Would you transcribe each entry exactly as it stands, omitting the pictures?

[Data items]
== Segment start ==

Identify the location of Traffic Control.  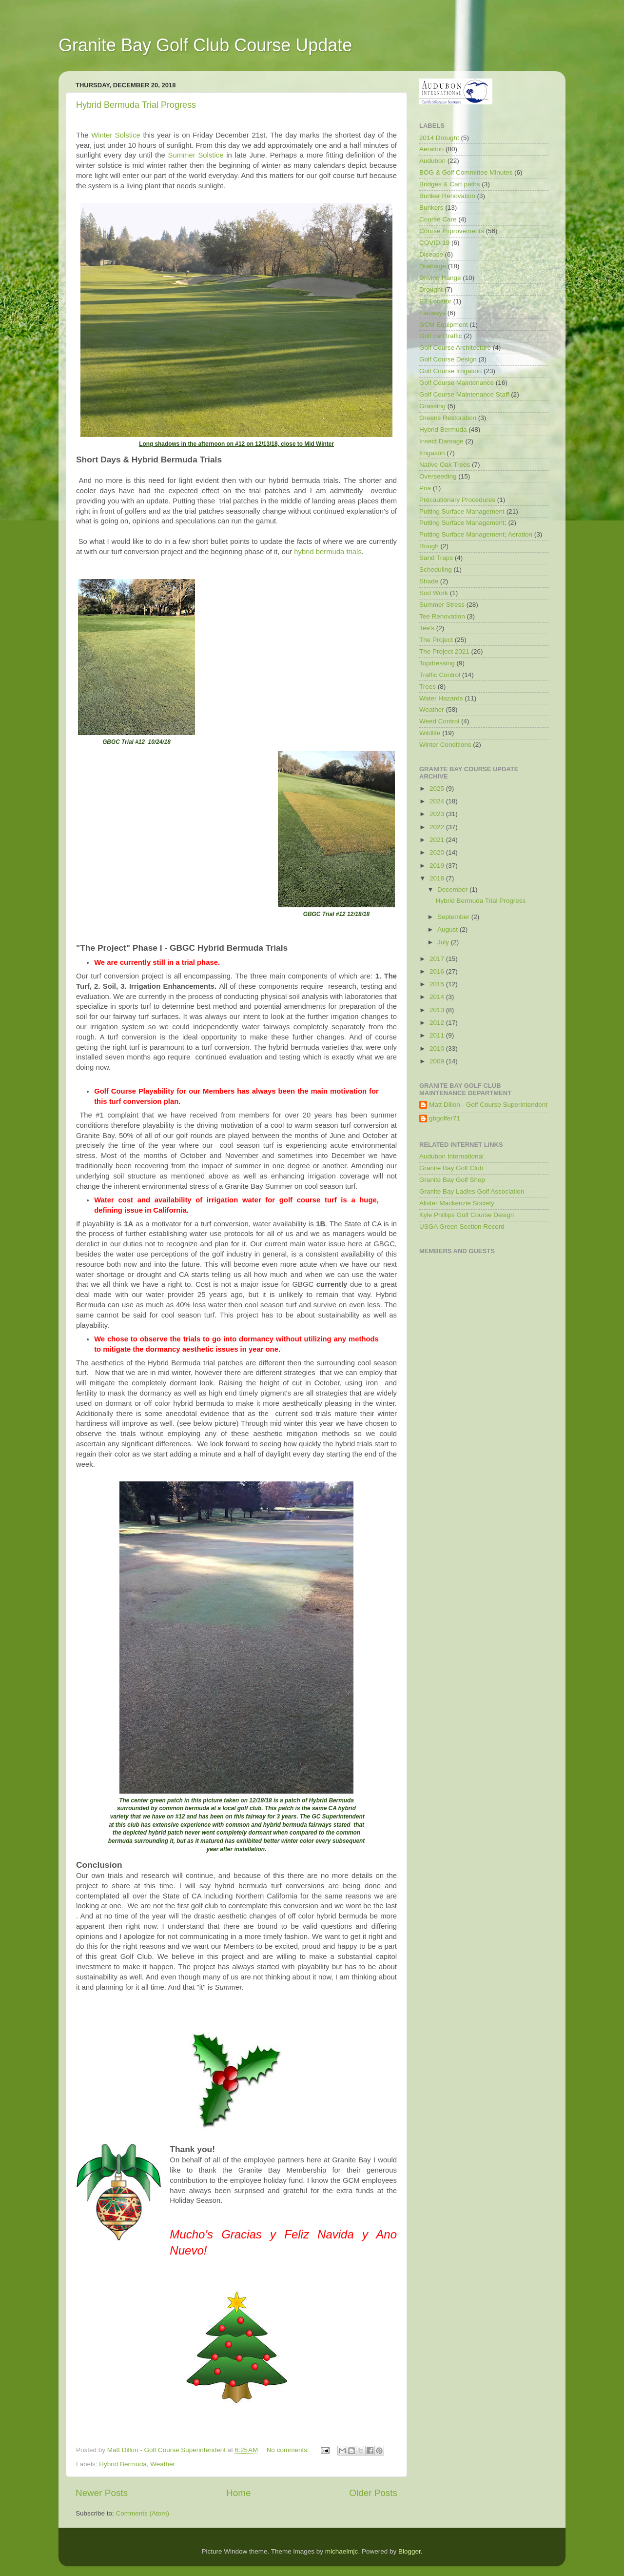
(439, 675).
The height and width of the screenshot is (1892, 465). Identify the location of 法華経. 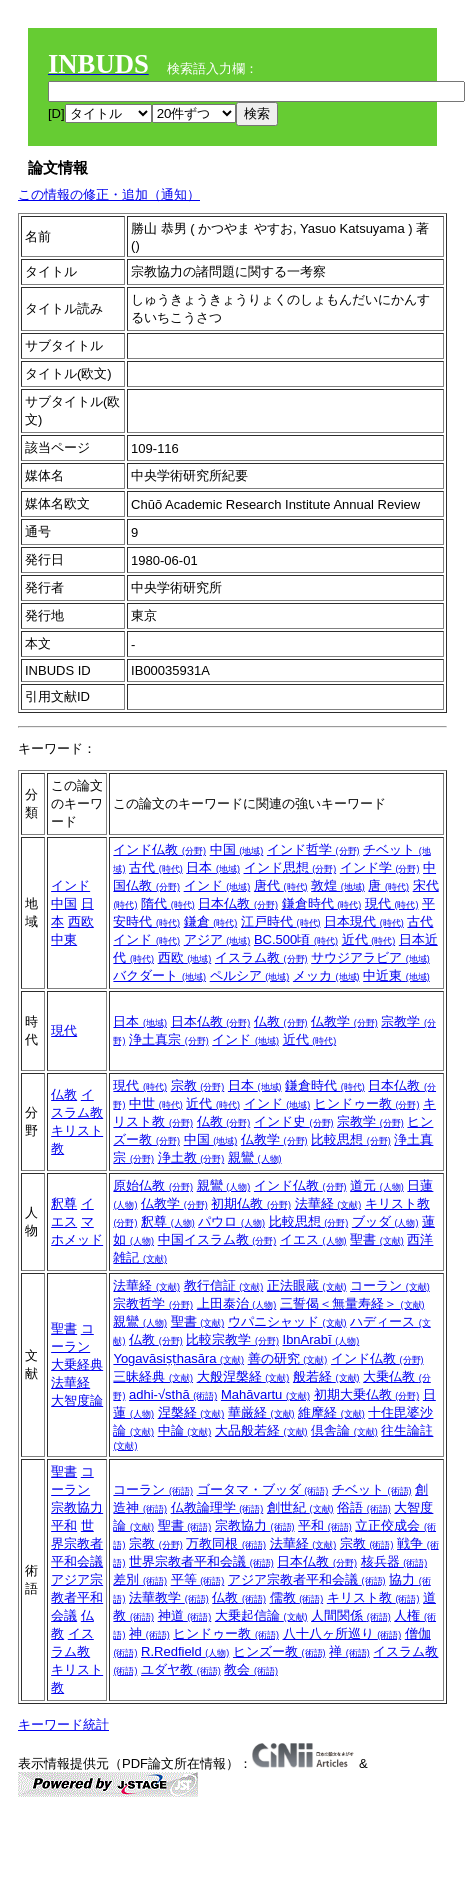
(328, 1203).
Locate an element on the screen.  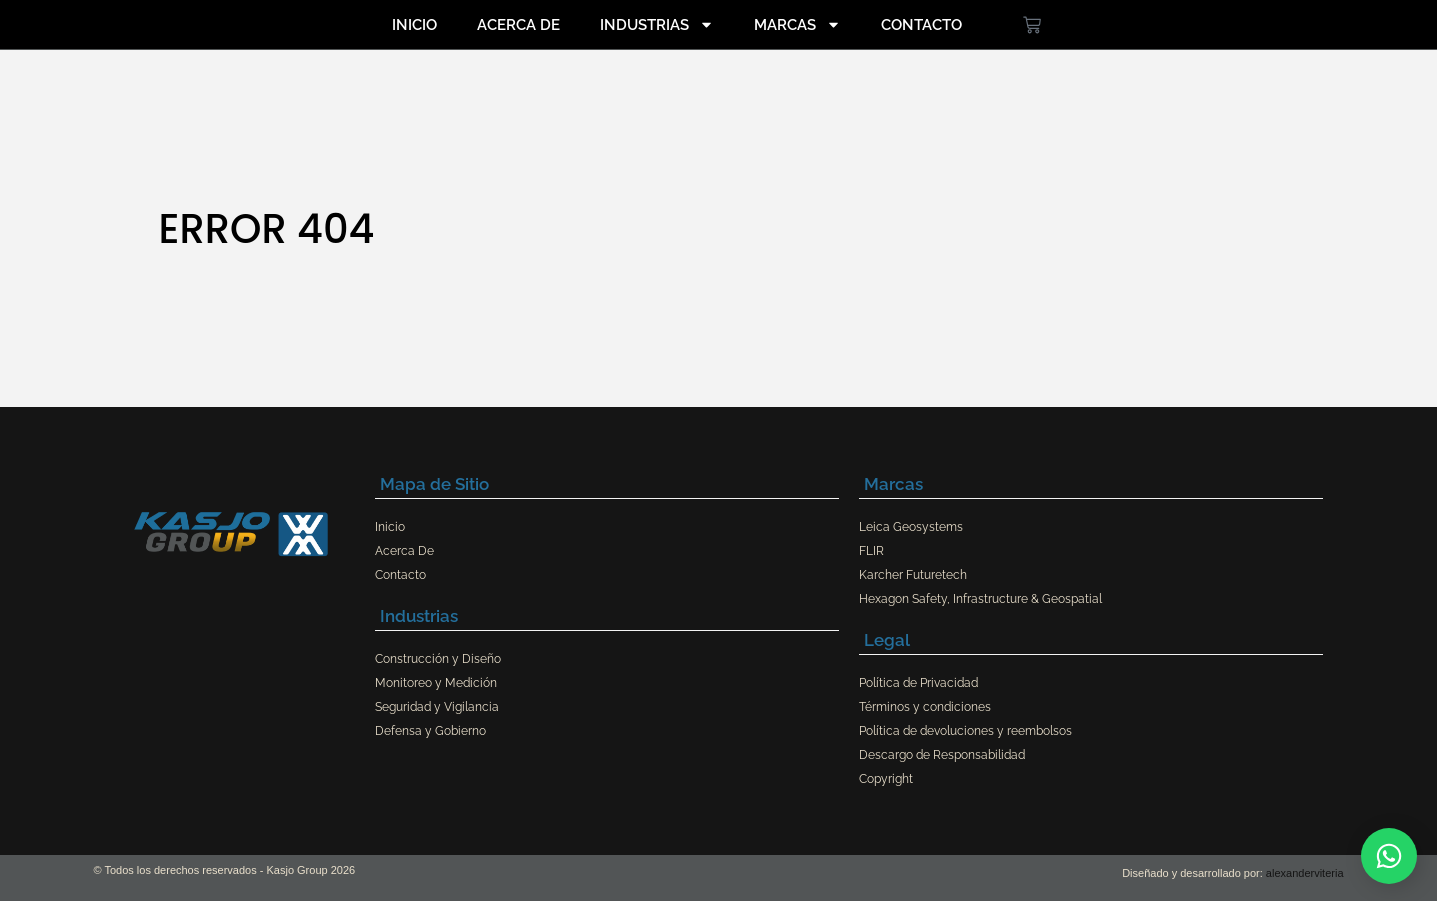
Defensa y Gobierno is located at coordinates (430, 731).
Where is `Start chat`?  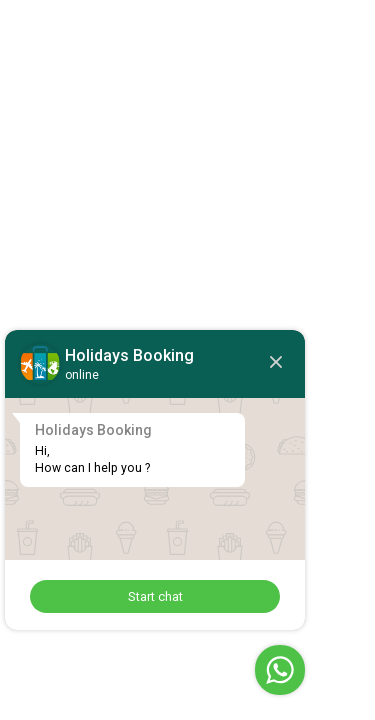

== Segment end ==

▶ RESPONSE:
Identify the location of Traffic Control.  
(439, 675).
The height and width of the screenshot is (1892, 465). Identify the location of 法華経. 
(328, 1203).
Locate an element on the screen.  
Defensa y Gobierno is located at coordinates (430, 731).
Where is `Start chat`?  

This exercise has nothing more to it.